Damit hätte die Mitarbeiterin den Prozess in Deutschland aber noch nicht für sich entschieden. Der Arbeitgeber kann sich entlasten, wenn er nachweist, dass durch die Benachteiligung kein Verstoß gegen die AGG-Regelungen vorliegt. Das kann er nur, wenn er beweist, dass andere, diskriminierungsfreie Gründe zu der Kündigungsentscheidung geführt haben.

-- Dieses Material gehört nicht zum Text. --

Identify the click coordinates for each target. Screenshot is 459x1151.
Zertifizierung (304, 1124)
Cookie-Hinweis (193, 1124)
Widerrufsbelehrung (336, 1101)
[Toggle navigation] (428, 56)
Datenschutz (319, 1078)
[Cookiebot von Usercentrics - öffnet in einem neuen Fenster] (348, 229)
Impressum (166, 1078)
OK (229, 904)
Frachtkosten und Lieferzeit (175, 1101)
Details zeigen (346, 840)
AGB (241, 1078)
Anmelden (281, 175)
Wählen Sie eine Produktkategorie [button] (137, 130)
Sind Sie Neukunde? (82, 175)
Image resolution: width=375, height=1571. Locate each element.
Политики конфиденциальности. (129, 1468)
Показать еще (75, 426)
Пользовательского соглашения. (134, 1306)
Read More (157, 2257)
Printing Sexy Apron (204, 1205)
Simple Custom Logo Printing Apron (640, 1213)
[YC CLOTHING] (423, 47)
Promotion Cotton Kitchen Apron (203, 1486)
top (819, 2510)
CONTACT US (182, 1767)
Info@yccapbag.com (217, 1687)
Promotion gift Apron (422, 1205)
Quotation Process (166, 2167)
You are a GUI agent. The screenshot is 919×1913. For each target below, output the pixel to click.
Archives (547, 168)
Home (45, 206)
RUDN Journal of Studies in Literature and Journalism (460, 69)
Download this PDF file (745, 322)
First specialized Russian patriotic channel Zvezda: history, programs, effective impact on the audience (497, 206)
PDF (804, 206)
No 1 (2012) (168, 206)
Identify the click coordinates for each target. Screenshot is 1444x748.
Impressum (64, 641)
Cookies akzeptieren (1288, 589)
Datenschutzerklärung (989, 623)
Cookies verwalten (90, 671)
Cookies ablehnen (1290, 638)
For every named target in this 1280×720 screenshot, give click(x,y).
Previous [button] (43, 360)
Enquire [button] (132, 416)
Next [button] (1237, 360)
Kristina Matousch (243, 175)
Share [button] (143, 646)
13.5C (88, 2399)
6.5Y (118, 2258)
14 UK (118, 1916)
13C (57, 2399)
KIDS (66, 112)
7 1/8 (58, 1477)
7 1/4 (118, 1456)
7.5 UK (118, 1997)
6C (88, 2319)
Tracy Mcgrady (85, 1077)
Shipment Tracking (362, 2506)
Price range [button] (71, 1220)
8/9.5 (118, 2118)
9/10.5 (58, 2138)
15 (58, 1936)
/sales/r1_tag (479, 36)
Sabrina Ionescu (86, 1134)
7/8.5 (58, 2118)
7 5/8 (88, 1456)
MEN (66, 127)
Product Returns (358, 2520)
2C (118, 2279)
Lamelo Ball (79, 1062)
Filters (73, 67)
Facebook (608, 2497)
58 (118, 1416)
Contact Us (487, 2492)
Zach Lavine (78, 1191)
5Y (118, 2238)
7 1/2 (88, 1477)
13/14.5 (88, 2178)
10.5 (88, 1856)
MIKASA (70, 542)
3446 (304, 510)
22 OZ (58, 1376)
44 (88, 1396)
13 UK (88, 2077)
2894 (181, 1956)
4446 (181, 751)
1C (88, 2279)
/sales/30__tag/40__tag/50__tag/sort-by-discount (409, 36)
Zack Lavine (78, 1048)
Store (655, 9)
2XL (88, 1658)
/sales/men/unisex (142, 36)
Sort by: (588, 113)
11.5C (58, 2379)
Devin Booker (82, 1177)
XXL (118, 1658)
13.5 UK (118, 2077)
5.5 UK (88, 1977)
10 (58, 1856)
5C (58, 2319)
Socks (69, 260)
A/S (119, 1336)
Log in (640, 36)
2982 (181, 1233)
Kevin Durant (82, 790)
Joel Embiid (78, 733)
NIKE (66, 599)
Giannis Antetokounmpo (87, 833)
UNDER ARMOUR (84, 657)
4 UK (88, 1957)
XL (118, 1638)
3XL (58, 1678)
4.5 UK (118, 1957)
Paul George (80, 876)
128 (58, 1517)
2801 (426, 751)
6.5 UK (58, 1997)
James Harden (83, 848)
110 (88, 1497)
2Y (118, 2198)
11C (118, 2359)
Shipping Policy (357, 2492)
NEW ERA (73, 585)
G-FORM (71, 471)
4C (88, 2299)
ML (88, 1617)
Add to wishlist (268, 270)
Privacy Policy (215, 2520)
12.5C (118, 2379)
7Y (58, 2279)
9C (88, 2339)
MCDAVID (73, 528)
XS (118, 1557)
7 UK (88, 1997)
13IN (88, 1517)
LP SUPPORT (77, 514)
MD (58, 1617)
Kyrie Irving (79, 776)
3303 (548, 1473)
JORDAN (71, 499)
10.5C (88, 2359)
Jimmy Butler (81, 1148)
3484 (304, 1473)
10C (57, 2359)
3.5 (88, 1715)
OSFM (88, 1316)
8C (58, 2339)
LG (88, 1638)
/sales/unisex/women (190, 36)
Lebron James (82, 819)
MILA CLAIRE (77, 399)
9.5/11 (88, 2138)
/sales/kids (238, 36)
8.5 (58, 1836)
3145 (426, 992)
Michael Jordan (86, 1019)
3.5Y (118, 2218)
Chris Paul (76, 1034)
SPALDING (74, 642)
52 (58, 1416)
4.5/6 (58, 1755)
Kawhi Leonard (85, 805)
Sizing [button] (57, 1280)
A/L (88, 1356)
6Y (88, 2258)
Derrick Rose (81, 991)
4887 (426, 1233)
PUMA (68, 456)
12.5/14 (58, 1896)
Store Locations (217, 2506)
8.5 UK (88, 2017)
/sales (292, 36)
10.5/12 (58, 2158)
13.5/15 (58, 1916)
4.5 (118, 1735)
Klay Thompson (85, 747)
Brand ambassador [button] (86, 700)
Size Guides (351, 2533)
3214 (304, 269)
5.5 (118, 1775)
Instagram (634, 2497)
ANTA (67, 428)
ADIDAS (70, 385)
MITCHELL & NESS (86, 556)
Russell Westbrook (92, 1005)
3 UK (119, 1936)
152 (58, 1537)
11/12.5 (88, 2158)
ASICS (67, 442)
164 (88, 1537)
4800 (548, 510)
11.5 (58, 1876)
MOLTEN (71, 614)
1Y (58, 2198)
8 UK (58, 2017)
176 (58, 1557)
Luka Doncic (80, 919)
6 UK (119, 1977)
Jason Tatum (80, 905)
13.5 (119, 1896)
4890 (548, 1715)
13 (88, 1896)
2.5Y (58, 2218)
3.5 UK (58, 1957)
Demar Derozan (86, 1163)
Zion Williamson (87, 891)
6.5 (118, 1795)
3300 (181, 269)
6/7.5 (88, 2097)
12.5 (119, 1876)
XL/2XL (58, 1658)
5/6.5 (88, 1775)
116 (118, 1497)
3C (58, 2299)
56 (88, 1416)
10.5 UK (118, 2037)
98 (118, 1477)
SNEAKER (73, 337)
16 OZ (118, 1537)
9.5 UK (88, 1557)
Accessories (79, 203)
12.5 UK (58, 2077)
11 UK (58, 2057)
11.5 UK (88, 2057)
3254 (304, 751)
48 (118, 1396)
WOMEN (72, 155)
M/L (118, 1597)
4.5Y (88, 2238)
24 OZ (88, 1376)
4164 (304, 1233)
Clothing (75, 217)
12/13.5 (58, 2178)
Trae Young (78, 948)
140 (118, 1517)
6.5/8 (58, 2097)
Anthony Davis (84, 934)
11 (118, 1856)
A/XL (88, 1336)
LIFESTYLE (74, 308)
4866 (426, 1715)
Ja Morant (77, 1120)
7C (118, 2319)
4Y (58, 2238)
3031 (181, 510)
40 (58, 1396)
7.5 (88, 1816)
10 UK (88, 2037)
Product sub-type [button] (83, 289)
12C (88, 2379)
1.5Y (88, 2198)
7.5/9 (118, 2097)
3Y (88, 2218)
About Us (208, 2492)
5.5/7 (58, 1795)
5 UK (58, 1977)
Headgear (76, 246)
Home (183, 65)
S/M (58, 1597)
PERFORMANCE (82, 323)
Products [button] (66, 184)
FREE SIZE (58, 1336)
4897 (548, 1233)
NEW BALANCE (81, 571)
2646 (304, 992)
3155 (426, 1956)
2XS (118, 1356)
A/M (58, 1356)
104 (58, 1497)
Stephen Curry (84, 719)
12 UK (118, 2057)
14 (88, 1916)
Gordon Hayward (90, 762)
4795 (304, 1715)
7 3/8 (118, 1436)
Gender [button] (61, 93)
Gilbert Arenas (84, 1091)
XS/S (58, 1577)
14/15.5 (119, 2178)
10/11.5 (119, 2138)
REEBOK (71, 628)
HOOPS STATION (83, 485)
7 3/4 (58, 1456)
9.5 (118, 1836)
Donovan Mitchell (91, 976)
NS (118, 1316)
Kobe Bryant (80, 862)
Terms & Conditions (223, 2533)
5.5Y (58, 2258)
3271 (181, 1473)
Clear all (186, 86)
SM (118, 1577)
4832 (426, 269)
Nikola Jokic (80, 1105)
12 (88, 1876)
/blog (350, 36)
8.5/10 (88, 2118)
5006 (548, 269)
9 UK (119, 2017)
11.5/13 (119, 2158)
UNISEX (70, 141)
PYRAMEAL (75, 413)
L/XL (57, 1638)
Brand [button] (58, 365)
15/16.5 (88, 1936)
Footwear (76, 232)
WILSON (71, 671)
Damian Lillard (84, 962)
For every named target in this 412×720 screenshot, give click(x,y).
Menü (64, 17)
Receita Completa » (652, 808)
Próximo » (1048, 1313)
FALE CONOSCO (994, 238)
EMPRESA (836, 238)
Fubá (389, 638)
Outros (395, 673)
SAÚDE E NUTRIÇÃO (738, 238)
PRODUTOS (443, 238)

Der Dentist hat seiner Assistentin nicht deshalb gekündigt, weil sie weiblich ist oder sich zu freizügig kleidete. Vielmehr hatte sich der persönliche Kontakt der beiden intensiviert, wobei auch über Intimes gesprochen wurde. Auch wenn das für sich genommen ebenfalls noch keinen Kündigungsgrund darstellt, kam noch hinzu, dass seine Ehefrau von der persönlichen Annäherung erfuhr und ihm selbst klar wurde, dass er sich nicht mehr im Griff hatte.
Die prägenden Motive des Zahnarztes für die Kündigung lagen also darin, seine Ehe und Familie und möglicherweise auch diejenige seiner Mitarbeiterin zu schützen. Das Motiv ist grundsätzlich anerkennenswert, schließlich kommt Ehe und Familie nach Art.6 GG (noch) ein grundrechtlich geschützter Rang zu.
Allerdings müsste ein deutscher Knight seine Gewissensnöte im Prozess nachvollziehbar beweisen. Er hatte vor der Kündigung mehrfach Rücksprache mit einem Geistlichen gehalten, so dass man von echten moralischen Bedenken ausgehen kann. Vor dem Arbeitsgericht könnte er also mit seinem Verhalten durchkommen. Sicherlich kann man von einem Chef erwarten, dass er seine Gefühlswelt beherrscht und sich Verantwortungen stellt, statt sich ihnen zu entziehen. Aber ebenso wie das Gericht in Iowa beurteilt auch ein deutsches Gericht nur das Gesetz - und nicht ob sich jemand anständig verhält.
Der Autor Christian Oberwetter, Rechtsanwalt und Maître en droit, ist Fachanwalt für Arbeitsrecht und IT-Recht in Hamburg.